白い南極のクレパスが彼の血で赤く染まっていく。
だが、流された血はマーズの中に蘇り、生き続けているのだ。
ギシン星を想い続けた彼の優しさはロゼが引き継いだ。
なにものにも囚われない自由な心で、人々はそれぞれの地で再起を誓ったではないか。
全ては一度白紙に戻ったのだ。

「本当に、俺はダメだな。」
再びマーズはロゼに笑いかけた。
だが、その笑顔には先ほどまで浮かんでいた憂いはない。
マーズの心からの笑顔であった。
「ちょっと頭を冷やしてくる。」
照れを隠すかのようにマーズは外に出た。

ドアを開けて、ふと立ち止まると、彼の横には変わらずロゼがいる。
ロゼもまた笑っていた。
外からの冷たい風に混じって、淡く白い結晶が舞い降りてくる。
「わあ、地球にも雪が降るのね。」
寒冷の星ともいえるロゼの故郷では、別に珍しくもないが、地球に降る雪を見るのは初めてのことだった。
「寒くないのか?」
「ううん、平気。故郷はもっと寒かったもの。」
明るい声でロゼは手を空に向けて広げた。
「ふふっ。冷たくっていい気持ち。」
頭を冷やすにはお誂え向きでしょうと言わんばかりにロゼはすくった雪をマーズに投げかけた。
「こらっ、冷たいじゃないか。」
「あら、頭を冷やすんじゃなかったの?」
「外気に当たるだけで十分冷えたよ。」
マーズにかかった雪は、次々と彼の体温に触れて小さな水滴と化して消えていった。
ロゼの手にある時は確かに掴めていたはずの雪が、マーズには形あるものとして留まらない。

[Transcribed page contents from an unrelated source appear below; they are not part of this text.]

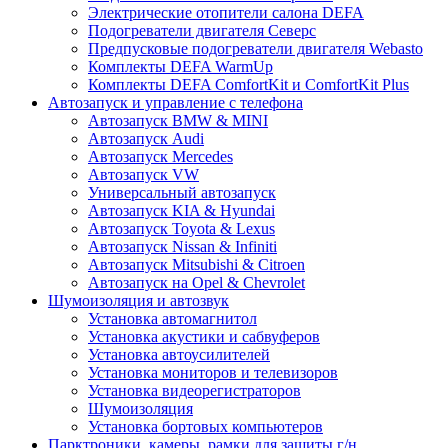
Электрические отопители салона DEFA
Подогреватели двигателя Северс
Предпусковые подогреватели двигателя Webasto
Комплекты DEFA WarmUp
Комплекты DEFA ComfortKit и ComfortKit Plus
Автозапуск и управление с телефона
Автозапуск BMW & MINI
Автозапуск Audi
Автозапуск Mercedes
Автозапуск VW
Универсальный автозапуск
Автозапуск KIA & Hyundai
Автозапуск Toyota & Lexus
Автозапуск Nissan & Infiniti
Автозапуск Mitsubishi & Citroen
Автозапуск на Opel & Chevrolet
Шумоизоляция и автозвук
Установка автомагнитол
Установка акустики и сабвуферов
Установка автоусилителей
Установка мониторов и телевизоров
Установка видеорегистраторов
Шумоизоляция
Установка бортовых компьютеров
Парктроники, камеры, рамки для защиты г/н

それそこが今のロゼとマーズの違いだと、マーグの笑う声が聞こえたような気がした。
「ホントにそうだね、兄さん。」
「え?何か言った?」
振り向いた怪訝な表情のロゼにマーズは何でもないとかぶりを振った。
「また、変なこと、考えてないでしょうね。」
マーズが独り言を言う時は、決まってひとり合点して行動を起こす要注意信号だ。
「例えば?」
笑っているマーズにロゼの視線が思案するように宙に浮いた。
「たとえば・・・。」
心が離れ、隙を見せた身体にマーズの腕が回り込む。
夢はつかめるうちに捕まえること。
そして掴んだ夢は離さない。
「ロゼが来てくれて本当によかった。」
自分のために生き抜く前に、愛する人のために負けない強さがマーズにはあった。
明日を強く生きるために熱い絆を求めるマーズに、いつしかロゼも応えていた。